46year old male patient with lowe limb bilateral numbess tingling sensation,back pain, giddiness and hypo pigmentation in hand

NOTE: THIS IS AN ONLINE E LOGBOOK TO DISCUSS OUR PATIENT'S DE-IDENTIFIED HEALTH DATA SHARED AFTER TAKING HIS/HER GUARDIAN'S SIGNED INFORMED CONSENT. HERE WE DISCUSS OUR INDIVIDUAL PATIENT'S PROBLEMS THROUGH A SERIES OF INPUTS FROM THE AVAILABLE GLOBAL ONLINE COMMUNITY OF EXPERTS INTENDING TO SOLVE THOSE CLINICAL PROBLEMS WITH COLLECTIVE CURRENT BEST EVIDENCE-BASED INPUT.
Case:
A 46YEARS OLD  MALE CAME WITH THE CHIEF COMPLAINTS OF Bilateral numbness and tingling sensation on lower limb, giddiness ,back pain and hypo pigment patches over hands

CHIEF COMPLAINTS:

A 46year old male patient came with the chief complaints of:Bilateral numbness and tingling sensation on lower limb, giddiness ,back pain and hypo pigment patches over hands

HOPI:-

The patient was apparently asymptomatic 1month back then complained of  of:Bilateral numbness and tingling sensation on lower limb after a trauma in onset, insidious in onset
he had lower Bach pain since 1year and hypo pigment patches over hands 
No aggrevating and relieving factors.
No c/o deviation of mouth , loss of consciousness, headache, giddiness, vomitings, Pain
 
No H/o involuntary passage of urine or stools 
No H/o fever , loose stools , sob , pain abdomen. 
No h/o visual disturbances, headache, diplopia, ptosis, he is able to appreciate smell, he is able to look towards all sides no h/o sensory loss over the face, no facial deviation. 
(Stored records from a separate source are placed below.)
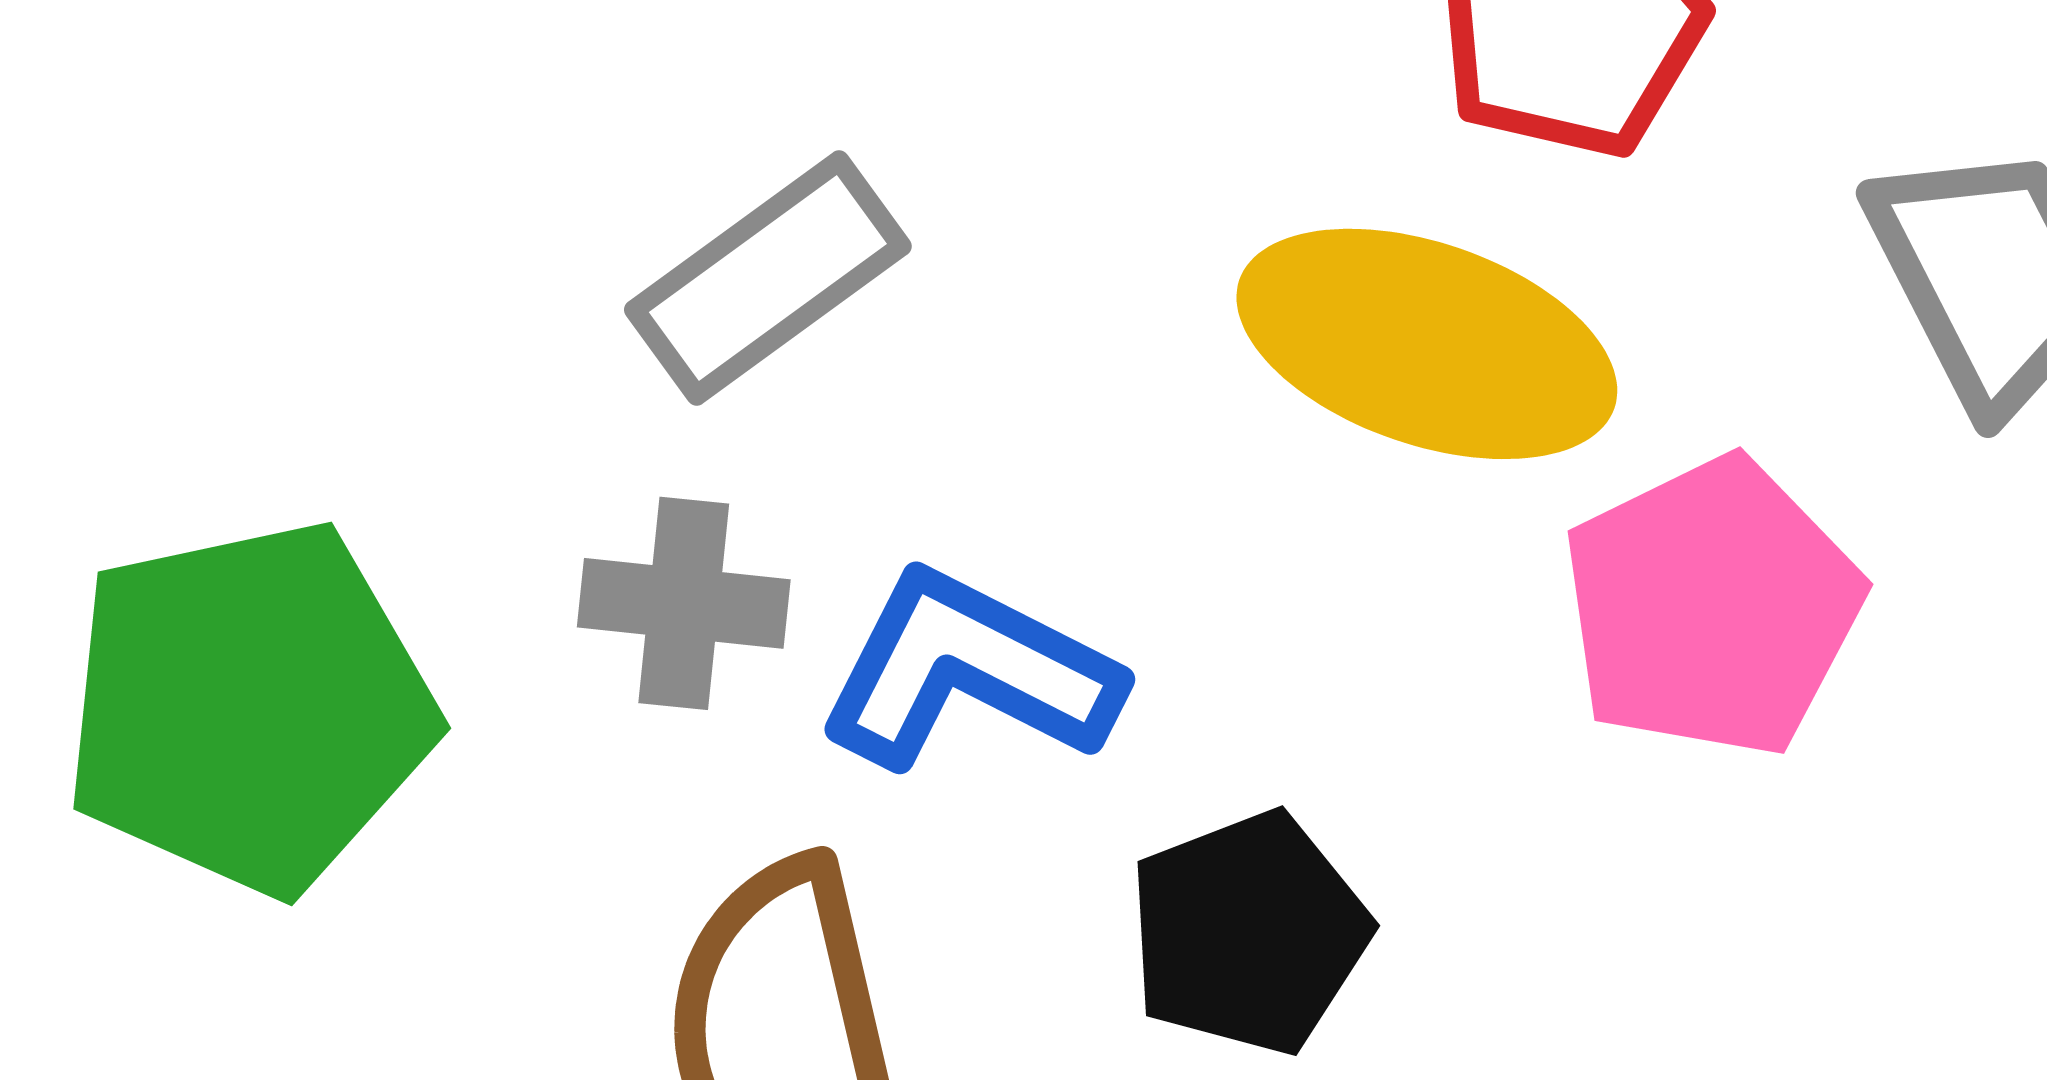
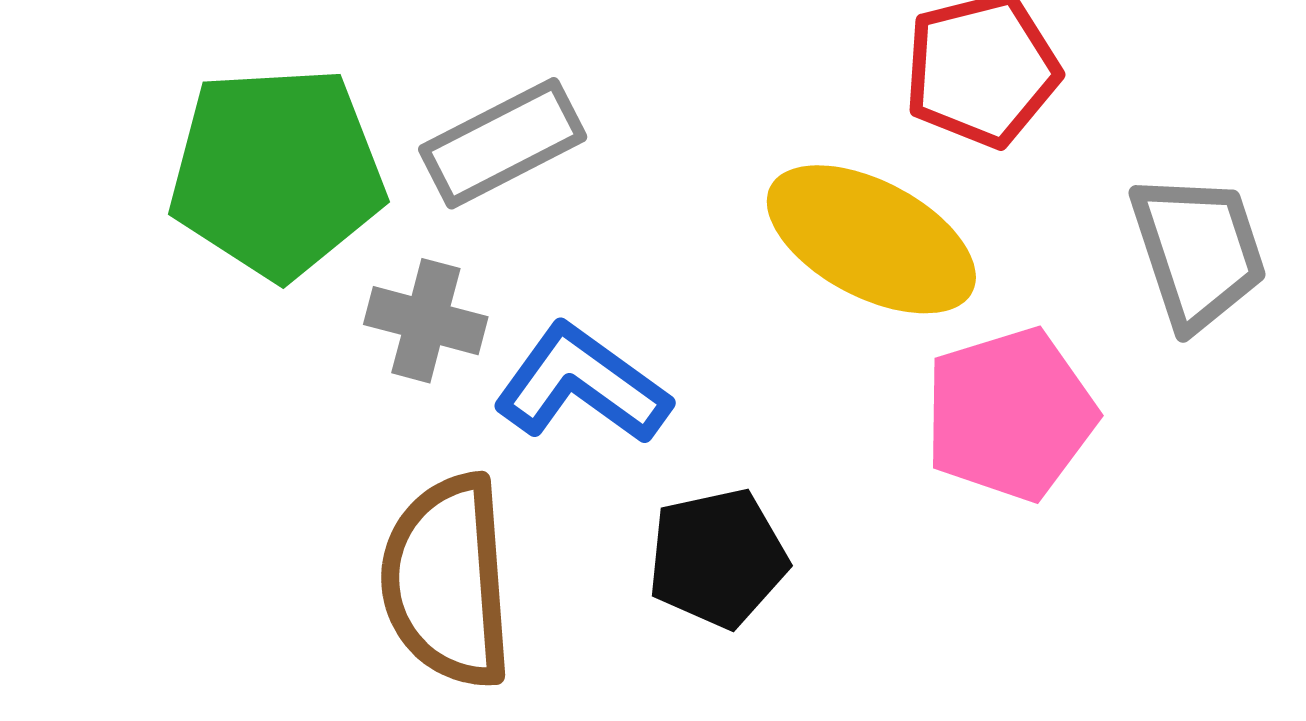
green pentagon: (249, 707) -> (277, 172), moved

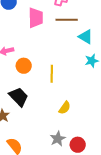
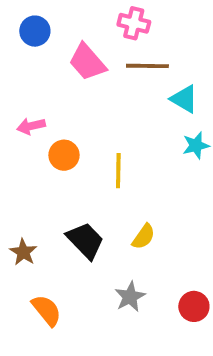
pink trapezoid: (36, 18) -> (87, 62), turned 140
black trapezoid: (19, 97) -> (85, 240), moved
red circle: (78, 145) -> (194, 306), moved

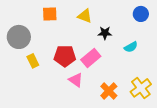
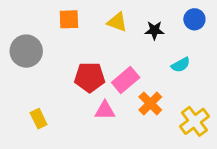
black star: (105, 33) -> (154, 30), moved
yellow rectangle: (33, 61) -> (39, 119), moved
pink triangle: (76, 80) -> (105, 110), turned -35
orange cross: (109, 91) -> (150, 103), moved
No noted sensory deficit as the patient was able to feel clothes, feeling hot and cold water while bathing. 

No h/o auditory disturbances

No h/o restricted tongue movements

No difficulty in swallowing

No difficulty in speaking

No h/o abnormal sweating

No h/o shooting pain

No h/o headache or vomiting.

No h/o seizures

No h/o Fasciculations/muscle twitchings.

No h/o Involuntary movements like chorea, athetosis, hemiballismus


PAST HISTORY:
Not a known case of diabetic mellitus,asthma, hypertension, tuberculosis, epilepsy, coronary artery disease, cerebrovascular accidents.
No similar complaints in the past
No previous surgical history

PERSONAL HISTORY:


Diet: Mixed
Bowel : regular
Micturition: normal
Appetite: nirmal
Habits: occasional alcoholic
No history of allergy

Family history:
Insignificant

GENERAL EXAMINATION: 

The patient is examined in a week lit and well ventilated room
Moderately built and moderately nourished
pallor present 
No icterus
No cyanosis
No clubbing
No lymphadenopathy
No malnutrition
No dehydration

VITALS:

Temperature: febrile

Pulse: 32beats per minute, regular

Respiratory rate: 16 cycles per minute

Blood pressure: 130/90 mm of Hg
CNS EXAMINATION:-
Sensory
                                Rt. Lf
Fine touch. Felt. Felt
Crude touch Felt. Felt
Vibration. Felt. Felt
Sterognosis Felt. Felt
Pain Felt. Felt
Bulk  

                          rt lf

Arm 30cm 30cm

Forearm 26cm 26cm

Leg 31cm 31cm



Tone

                               rt lf

Arm normal normal

Leg normal normal



Power

                                   rt lf

Upper limb 5/5 5/5

Lower limb 5/5 5/5

-normal gait

Cerebellar signs

No coordination seen in finger nose test. 

No coordination seen in knee heel test.